The room didn’t get it.

“Why,” he thought, “do they always make romance pink and frilly, more a mauve, that color between awful and bordello?” He brought his wife here for their twentieth anniversary. If he’d known the pictures were this accurate, he’d have made reservations somewhere else. The bed and breakfast had four poster beds, chintz curtains and tasseled tie backs and oh well, they booked two nights.

“We can put you in the Shangri La room,” the woman said. What a woman, blousy and slightly smelling of spray perfume, probably Paris Nights though he had no way of knowing and would not ask.

“I love it,” his wife said when they entered the room. “This is just right.” They had been married twenty years. They had their differences.

Then it happened.

He began to look around.

The room had been decorated on a theme. A woman had gotten married long ago and this was her room, as if it had been then. All the photographs and memorabilia, the folded fan, the white silk gloves, the sequined tiara attached to a veil and the wedding dress on a headless dress form in the corner all made it a bride’s boudoir, a twentieth anniversary grand finale.

He hated it and as his wife freshened up for dinner, taking her time in the trompe l’oeil decorated bath depicting swans on a lily pad strewn pond it happened.

He fell in love.

“You are cordially invited to the wedding” engraved on heavy linen paper between her and him at such and such a time on a date long gone in a fashionable church followed by a reception at what he found himself staring at was her wedding picture, the one taken before the wedding, the formal portrait that abruptly, even violently stole his gaze.

He had loved her even as a boy, certainly as a youth, moreover as a man, but never found her. The dark wave of hair, the eyes at once pleading and accusatory, the magnificent high cheek bones and Napoleonic stance, all captured him and fulfilled the belief that such a woman most somewhere, somehow exist.

He fell in love with her immediately and kept staring at the portrait as if it moved, as if it had been an animated televised image surrounded by a sterling silver frame, well, at least pewter.

“Honey, I thought you were getting ready,” his wife asked, the way she always asked without adding the question mark.

“I am,” he said. “I am getting ready.”

“No you’re not. You’re just sitting there.

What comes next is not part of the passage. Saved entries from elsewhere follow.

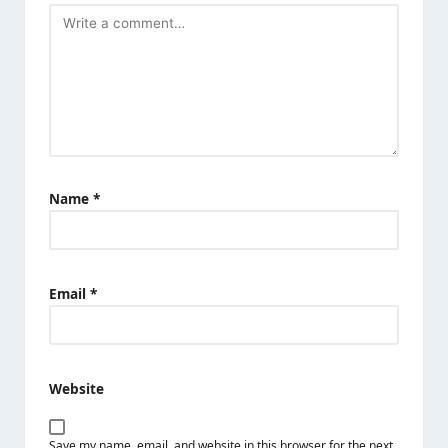
Name
*
Email
*
Website
Save my name, email, and website in this browser for the next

Is something wrong?”

“No. There’s nothing wrong,” the way he usually said without answering.

The image haunted him at dinner. They talked about twenty years and out ahead another however many. He subconsciously could not wait to get back to the room. They made love and yes, he looked at the picture while he did and she didn’t seem to notice, neither his wife or the woman in the picture.

“Who is she?” he asked the owner when he went downstairs to breakfast while his wife checked her emails in the room.

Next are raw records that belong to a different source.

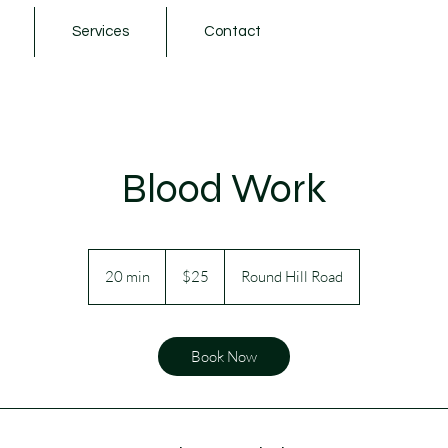
Services
Contact
Blood Work
25
Australian
20 min
2
$25
Round Hill Road
dollars
0
m
i
Book Now
n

“She’s my mother,” the woman answered.

He saw the resemblance.

He felt it too.

“Did you and your wife enjoy the room?”

“No,” he answered truthfully. “I fell in love with your mother’s photograph. We’re celebrating our twentieth anniversary.”

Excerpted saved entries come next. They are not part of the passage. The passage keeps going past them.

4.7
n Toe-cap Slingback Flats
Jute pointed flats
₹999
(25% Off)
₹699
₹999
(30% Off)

The answer took the owner off guard. She answered truthfully too.

“I’m sorry. Would you like to move? I can put you in another room. It wouldn’t be as large, but I’ll make an adjustment on the rate.”

“The room is fine,” he said. “There’s nothing wrong with the room. It’s me.”

“You’re entitled to be happy.”

“Then I’ll come back here someday,” he said. “Alone.”

The owner of the bed and breakfast didn’t reply. Then she said, “Wait a moment,” and went into the office behind the counter. “Here,” she said. She placed a photograph of herself on the counter in front of him.

He looked at it. He looked at her. His wife was coming down the stairs.

“It’s a good likeness,” he said.

She slid it toward him.

“I’m my mother’s daughter,” she said.